ASSIGNED TASK -> Could you please count how many lines in the data below hold the string "sitemap"? Reply with only the number.

SUPPLIED MATERIAL ->
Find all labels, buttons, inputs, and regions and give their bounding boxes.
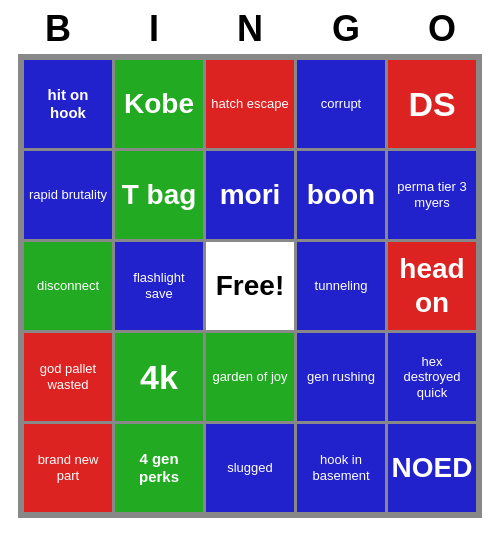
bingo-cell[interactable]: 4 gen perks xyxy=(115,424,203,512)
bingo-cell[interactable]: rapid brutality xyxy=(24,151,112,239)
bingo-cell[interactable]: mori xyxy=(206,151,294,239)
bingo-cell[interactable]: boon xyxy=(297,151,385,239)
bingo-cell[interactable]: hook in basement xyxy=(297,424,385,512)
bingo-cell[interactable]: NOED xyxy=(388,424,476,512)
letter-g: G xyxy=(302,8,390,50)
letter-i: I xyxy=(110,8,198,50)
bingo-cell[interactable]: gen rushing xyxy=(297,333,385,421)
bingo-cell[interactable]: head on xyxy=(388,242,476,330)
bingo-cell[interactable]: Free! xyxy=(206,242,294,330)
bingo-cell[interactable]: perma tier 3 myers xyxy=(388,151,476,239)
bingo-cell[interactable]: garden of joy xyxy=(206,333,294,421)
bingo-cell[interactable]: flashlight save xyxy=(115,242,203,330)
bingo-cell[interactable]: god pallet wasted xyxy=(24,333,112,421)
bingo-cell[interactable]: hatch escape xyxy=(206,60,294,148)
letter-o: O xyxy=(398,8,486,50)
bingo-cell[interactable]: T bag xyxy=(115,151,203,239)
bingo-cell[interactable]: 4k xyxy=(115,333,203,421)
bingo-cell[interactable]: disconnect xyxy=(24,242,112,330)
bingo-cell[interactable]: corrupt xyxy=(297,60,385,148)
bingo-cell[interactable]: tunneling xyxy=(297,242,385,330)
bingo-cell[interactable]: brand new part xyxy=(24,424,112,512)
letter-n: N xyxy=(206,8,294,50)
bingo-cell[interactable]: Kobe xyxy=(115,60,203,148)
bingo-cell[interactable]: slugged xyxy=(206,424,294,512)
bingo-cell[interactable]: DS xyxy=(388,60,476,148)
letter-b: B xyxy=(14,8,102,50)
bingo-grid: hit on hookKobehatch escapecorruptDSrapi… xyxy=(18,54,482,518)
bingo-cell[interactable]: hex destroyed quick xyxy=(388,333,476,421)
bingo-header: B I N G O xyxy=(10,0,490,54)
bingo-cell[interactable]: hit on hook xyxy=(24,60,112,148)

==

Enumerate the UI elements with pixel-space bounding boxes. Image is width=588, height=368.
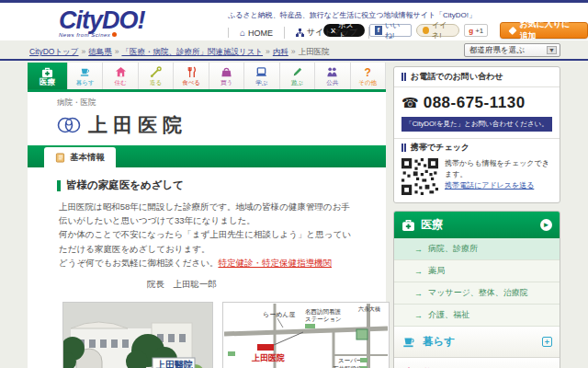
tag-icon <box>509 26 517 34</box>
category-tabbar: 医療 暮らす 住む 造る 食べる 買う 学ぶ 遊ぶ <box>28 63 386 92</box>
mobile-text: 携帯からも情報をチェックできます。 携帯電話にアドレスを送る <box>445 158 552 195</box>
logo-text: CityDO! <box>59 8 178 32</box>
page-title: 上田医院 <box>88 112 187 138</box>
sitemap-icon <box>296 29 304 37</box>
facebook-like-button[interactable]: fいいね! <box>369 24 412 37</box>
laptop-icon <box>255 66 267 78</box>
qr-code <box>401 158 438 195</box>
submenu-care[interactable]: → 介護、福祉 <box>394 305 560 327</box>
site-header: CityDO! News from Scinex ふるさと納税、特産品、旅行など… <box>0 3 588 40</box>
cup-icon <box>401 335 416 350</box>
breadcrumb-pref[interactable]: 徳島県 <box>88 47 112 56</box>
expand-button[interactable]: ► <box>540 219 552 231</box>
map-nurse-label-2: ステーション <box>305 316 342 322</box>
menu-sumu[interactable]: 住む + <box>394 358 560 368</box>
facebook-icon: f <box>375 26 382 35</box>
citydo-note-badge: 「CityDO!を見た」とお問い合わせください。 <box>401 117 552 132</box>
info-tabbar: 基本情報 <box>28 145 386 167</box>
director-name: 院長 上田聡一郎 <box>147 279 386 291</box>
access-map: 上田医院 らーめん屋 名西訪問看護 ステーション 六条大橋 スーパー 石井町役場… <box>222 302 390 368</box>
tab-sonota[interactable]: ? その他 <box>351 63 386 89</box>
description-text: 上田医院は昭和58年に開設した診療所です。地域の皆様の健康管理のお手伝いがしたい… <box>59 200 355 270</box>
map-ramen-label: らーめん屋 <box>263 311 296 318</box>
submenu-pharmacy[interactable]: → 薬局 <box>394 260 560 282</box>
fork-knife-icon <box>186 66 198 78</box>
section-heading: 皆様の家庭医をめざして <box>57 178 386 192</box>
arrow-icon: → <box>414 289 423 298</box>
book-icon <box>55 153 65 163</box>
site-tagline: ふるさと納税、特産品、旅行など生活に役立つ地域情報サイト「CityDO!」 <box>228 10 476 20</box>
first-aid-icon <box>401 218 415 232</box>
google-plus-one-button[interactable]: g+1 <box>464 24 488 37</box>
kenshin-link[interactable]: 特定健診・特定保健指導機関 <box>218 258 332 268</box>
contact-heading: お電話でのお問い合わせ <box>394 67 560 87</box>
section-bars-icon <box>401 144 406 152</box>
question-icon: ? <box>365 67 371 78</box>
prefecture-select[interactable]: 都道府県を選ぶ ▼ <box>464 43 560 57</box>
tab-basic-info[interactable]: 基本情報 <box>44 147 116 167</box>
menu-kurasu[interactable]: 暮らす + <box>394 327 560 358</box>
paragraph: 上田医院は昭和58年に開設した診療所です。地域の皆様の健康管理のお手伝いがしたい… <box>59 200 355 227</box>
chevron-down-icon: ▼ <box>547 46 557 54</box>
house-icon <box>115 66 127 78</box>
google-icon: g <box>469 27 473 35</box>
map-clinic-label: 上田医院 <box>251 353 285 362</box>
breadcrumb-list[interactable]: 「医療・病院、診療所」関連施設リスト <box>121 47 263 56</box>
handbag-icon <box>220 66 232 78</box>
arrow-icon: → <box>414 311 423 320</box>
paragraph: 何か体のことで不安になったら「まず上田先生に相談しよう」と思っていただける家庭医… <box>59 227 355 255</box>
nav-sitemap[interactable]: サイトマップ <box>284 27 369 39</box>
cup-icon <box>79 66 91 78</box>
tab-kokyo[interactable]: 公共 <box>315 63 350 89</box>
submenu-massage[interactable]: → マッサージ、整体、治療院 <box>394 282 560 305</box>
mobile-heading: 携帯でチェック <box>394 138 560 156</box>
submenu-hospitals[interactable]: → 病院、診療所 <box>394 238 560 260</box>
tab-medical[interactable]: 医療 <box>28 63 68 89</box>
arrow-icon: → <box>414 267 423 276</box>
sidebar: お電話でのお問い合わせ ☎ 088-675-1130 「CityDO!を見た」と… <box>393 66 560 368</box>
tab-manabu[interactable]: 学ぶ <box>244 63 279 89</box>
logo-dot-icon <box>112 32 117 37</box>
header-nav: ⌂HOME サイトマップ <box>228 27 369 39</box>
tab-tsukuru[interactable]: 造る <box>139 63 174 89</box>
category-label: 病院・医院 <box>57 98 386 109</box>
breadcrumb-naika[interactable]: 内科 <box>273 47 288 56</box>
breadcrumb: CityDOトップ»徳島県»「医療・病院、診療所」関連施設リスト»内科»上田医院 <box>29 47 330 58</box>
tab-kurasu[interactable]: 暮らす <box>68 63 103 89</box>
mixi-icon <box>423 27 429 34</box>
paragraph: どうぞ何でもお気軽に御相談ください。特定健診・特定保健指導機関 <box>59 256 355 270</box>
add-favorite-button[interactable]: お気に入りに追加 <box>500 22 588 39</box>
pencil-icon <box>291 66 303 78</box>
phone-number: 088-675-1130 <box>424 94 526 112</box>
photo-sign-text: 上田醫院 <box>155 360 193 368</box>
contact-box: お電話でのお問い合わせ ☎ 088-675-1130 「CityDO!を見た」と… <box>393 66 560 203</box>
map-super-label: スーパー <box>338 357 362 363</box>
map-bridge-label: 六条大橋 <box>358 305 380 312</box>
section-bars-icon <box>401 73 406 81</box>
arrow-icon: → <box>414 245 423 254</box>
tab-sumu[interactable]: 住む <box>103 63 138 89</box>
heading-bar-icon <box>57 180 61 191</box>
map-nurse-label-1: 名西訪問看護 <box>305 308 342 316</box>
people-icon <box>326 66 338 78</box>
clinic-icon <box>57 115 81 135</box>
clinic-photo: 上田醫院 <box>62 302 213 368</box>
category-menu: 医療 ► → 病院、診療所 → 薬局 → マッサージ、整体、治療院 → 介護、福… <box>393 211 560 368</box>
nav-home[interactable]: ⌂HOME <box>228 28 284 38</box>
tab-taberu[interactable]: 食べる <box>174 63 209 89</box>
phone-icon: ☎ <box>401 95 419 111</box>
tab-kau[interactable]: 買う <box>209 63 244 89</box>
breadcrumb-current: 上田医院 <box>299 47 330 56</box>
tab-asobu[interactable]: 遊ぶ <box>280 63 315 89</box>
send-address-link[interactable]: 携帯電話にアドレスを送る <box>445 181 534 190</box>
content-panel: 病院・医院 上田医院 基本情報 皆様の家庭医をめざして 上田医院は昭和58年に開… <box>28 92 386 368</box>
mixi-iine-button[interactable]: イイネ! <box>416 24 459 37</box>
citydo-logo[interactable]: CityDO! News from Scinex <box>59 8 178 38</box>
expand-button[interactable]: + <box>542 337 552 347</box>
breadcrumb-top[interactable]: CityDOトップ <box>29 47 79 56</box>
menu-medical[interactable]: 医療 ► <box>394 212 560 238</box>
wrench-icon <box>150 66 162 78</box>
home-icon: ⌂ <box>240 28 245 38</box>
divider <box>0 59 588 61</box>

WRITTEN ANSWER -> 2